Searching over 5,500,000 cases.

Buy This Entire Record For $7.95

Download the entire decision to receive the complete text, official citation,
docket number, dissents and concurrences, and footnotes for this case.

Learn more about what you receive with purchase of this case.

McDevitt v. American Expediting Co.

United States District Court, E.D. Pennsylvania

July 30, 2015



JOHN R. PADOVA, District Judge.

Plaintiff Michael McDevitt brings this employment action against his employer, Defendant American Expediting Company ("AEC"), pursuant to the Family Medical Leave Act ("FMLA" or "the Act"), alleging that AEC denied him benefits under the FMLA and unlawfully terminated him for taking FMLA leave. AEC has moved to dismiss the Amended Complaint pursuant to Federal Rule of Civil Procedure 12(b)(6), arguing that the Amended Complaint fails to state an FMLA claim upon which relief can be granted because it fails to plausibly allege that McDevitt is an "eligible employee" under the Act. We held argument on the Motion on July 29, 2015. For the following reasons, we grant AEC's Motion, but also give McDevitt leave to file a Second Amended Complaint.


The Amended Complaint (the "Complaint") alleges the following facts that are relevant to this Motion.
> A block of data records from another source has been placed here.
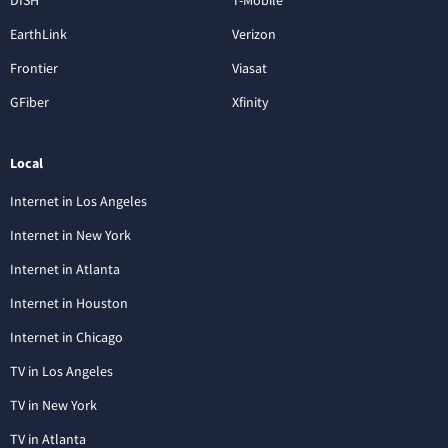
DISH
T-Mobile
EarthLink
Verizon
Frontier
Viasat
GFiber
Xfinity
Local
Internet in Los Angeles
Internet in New York
Internet in Atlanta
Internet in Houston
Internet in Chicago
TV in Los Angeles
TV in New York
TV in Atlanta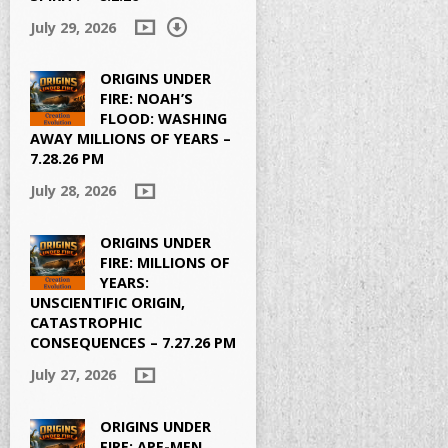
July 29, 2026
ORIGINS UNDER
FIRE: NOAH’S
FLOOD: WASHING
AWAY MILLIONS OF YEARS –
7.28.26 PM
July 28, 2026
ORIGINS UNDER
FIRE: MILLIONS OF
YEARS:
UNSCIENTIFIC ORIGIN,
CATASTROPHIC
CONSEQUENCES – 7.27.26 PM
July 27, 2026
ORIGINS UNDER
FIRE: APE-MEN,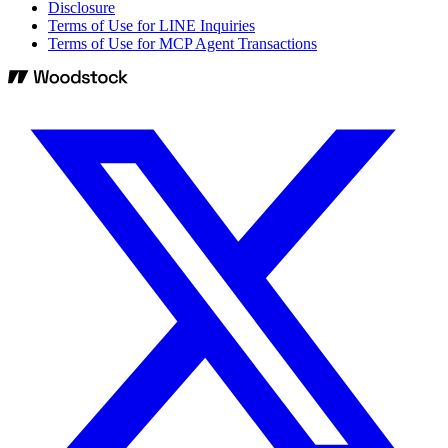
Disclosure
Terms of Use for LINE Inquiries
Terms of Use for MCP Agent Transactions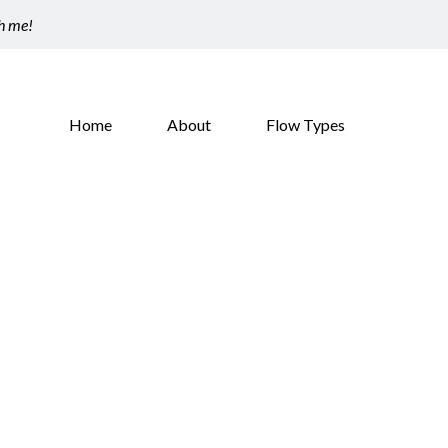
th me!
Home
About
Flow Types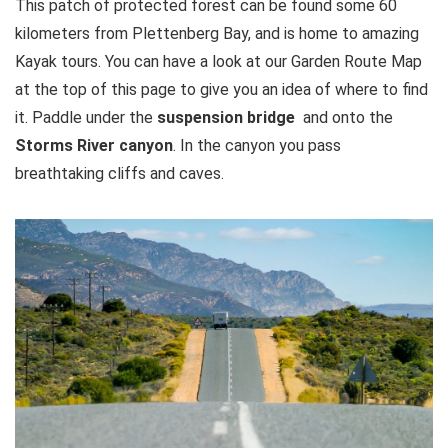
This patch of protected forest can be found some 60
kilometers from Plettenberg Bay, and is home to amazing
Kayak tours. You can have a look at our Garden Route Map
at the top of this page to give you an idea of where to find
it. Paddle under the
suspension bridge
and onto the
Storms River canyon
. In the canyon you pass
breathtaking cliffs and caves.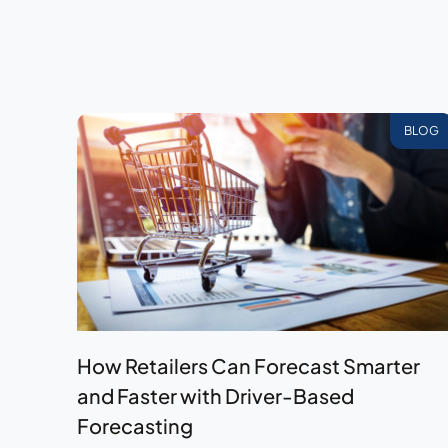
BLOG
How Retailers Can Forecast Smarter
and Faster with Driver-Based
Forecasting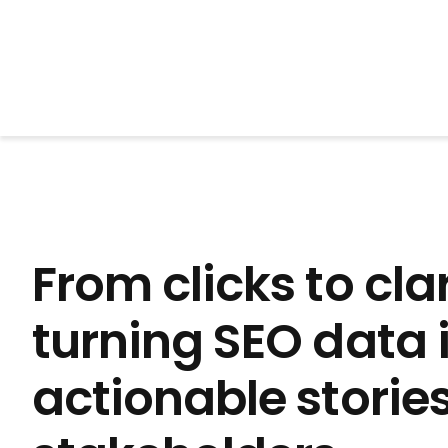
BrightonSEO
From clicks to clar
turning SEO data 
actionable stories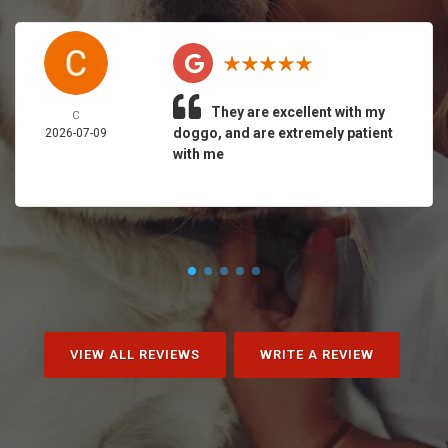
They are excellent with my
C
doggo, and are extremely patient
2026-07-09
with me
VIEW ALL REVIEWS
WRITE A REVIEW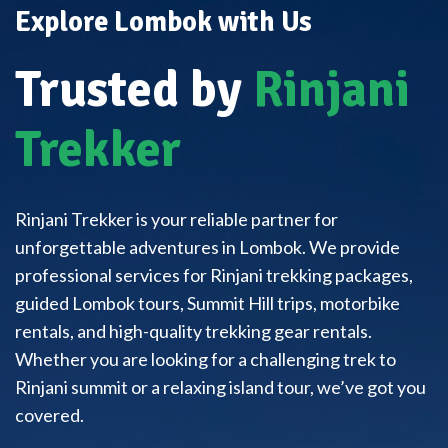
Explore Lombok with Us
Trusted by
Rinjani
Trekker
Rinjani Trekker is your reliable partner for
unforgettable adventures in Lombok. We provide
professional services for Rinjani trekking packages,
guided Lombok tours, Summit Hill trips, motorbike
rentals, and high-quality trekking gear rentals.
Whether you are looking for a challenging trek to
Rinjani summit or a relaxing island tour, we’ve got you
covered.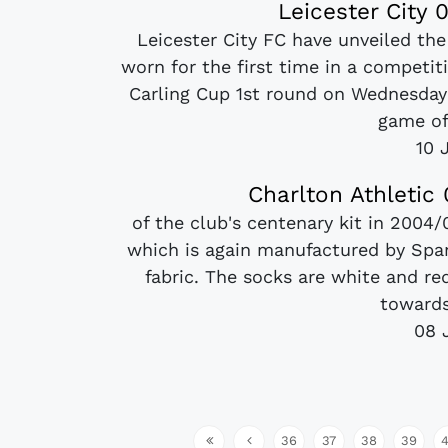
Leicester City
Leicester City FC have unveiled the
worn for the first time in a competi
Carling Cup 1st round on Wednesday 
game of
10 
Charlton Athletic
of the club's centenary kit in 2004
which is again manufactured by Span
fabric. The socks are white and red
towards
08 
36
37
38
39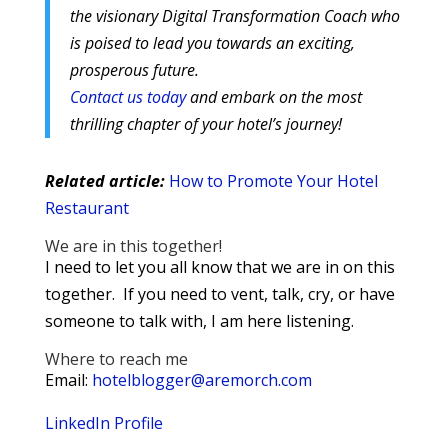
the visionary Digital Transformation Coach who
is poised to lead you towards an exciting,
prosperous future.
Contact us today
and embark on the most
thrilling chapter of your hotel’s journey!
Related article:
How to Promote Your Hotel
Restaurant
We are in this together!
I need to let you all know that we are in on this
together. If you need to vent, talk, cry, or have
someone to talk with, I am here listening.
Where to reach me
Email:
hotelblogger@aremorch.com
LinkedIn Profile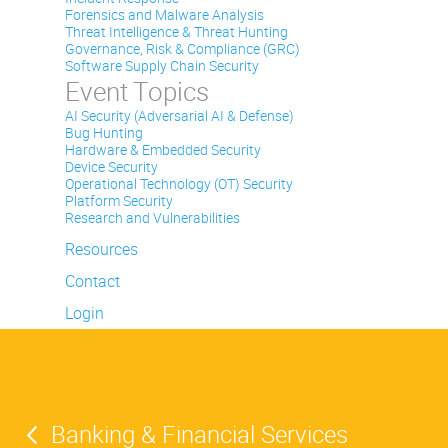
Forensics and Malware Analysis
Threat Intelligence & Threat Hunting
Governance, Risk & Compliance (GRC)
Software Supply Chain Security
Event Topics
AI Security (Adversarial AI & Defense)
Bug Hunting
Hardware & Embedded Security
Device Security
Operational Technology (OT) Security
Platform Security
Research and Vulnerabilities
Resources
Contact
Login
Banking & Financial Services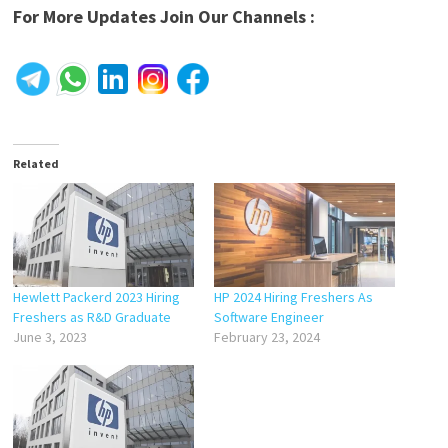
For More Updates Join Our Channels :
Related
Hewlett Packerd 2023 Hiring
HP 2024 Hiring Freshers As
Freshers as R&D Graduate
Software Engineer
June 3, 2023
February 23, 2024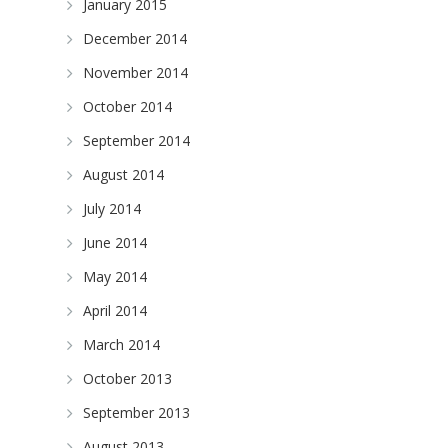
January 2015
December 2014
November 2014
October 2014
September 2014
August 2014
July 2014
June 2014
May 2014
April 2014
March 2014
October 2013
September 2013
August 2013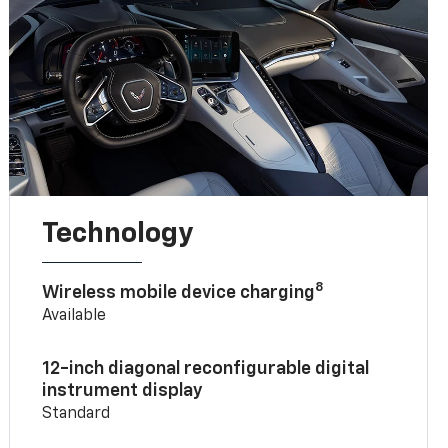
Technology
8
Wireless mobile device charging
Available
12-inch diagonal reconfigurable digital
instrument display
Standard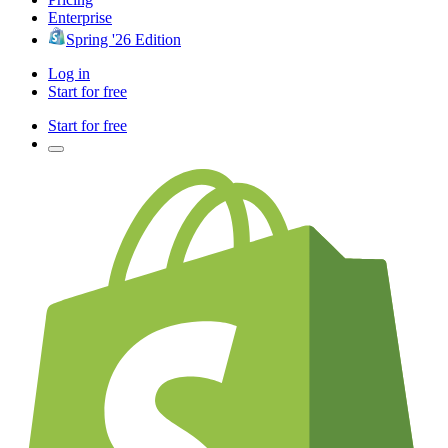
Enterprise
Spring '26 Edition
Log in
Start for free
Start for free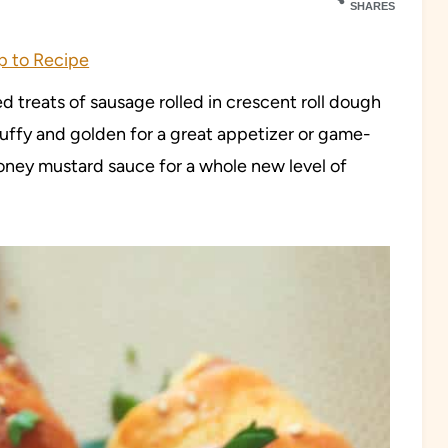
SHARES
 to Recipe
d treats of sausage rolled in crescent roll dough
puffy and golden for a great appetizer or game-
ney mustard sauce for a whole new level of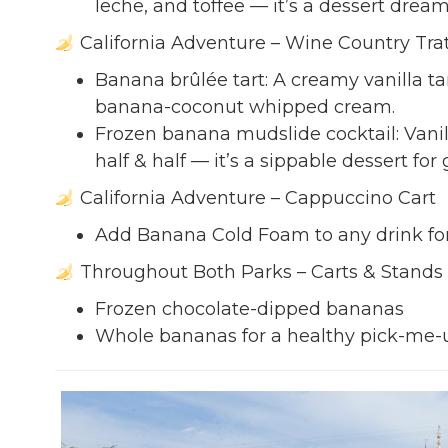
leche, and toffee — it’s a dessert dream
California Adventure – Wine Country Trat
Banana brûlée tart: A creamy vanilla 
banana-coconut whipped cream.
Frozen banana mudslide cocktail: Vanil
half & half — it’s a sippable dessert for
California Adventure – Cappuccino Cart
Add Banana Cold Foam to any drink for a
Throughout Both Parks – Carts & Stands
Frozen chocolate-dipped bananas
Whole bananas for a healthy pick-me-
Plaintiff Michael McDevitt began working as an Account Executive for Defendant AEC's subsidiary, One Hour Messengers, in December 1995 and was later promoted to Operations Manager. (Am. Compl. ("Compl.") ¶ 9.) McDevitt worked in AEC's Philadelphia office until 2012, when he was selected by AEC to open and operate a new office in Burbank, California. (Id. ¶¶ 11, 39.) McDevitt understood the job in California to be a temporary assignment. (Id. ¶¶ 12, 39.) In California, McDevitt was responsible for twenty-five other workers, but he continued to report to AEC's Philadelphia office, where he remained on the payroll. (Id. ¶¶ 13-15.) Additionally, McDevitt maintained residences in both Pennsylvania and California throughout his time in California, and he continued to pay Pennsylvania state taxes. (Id. ¶ 15.)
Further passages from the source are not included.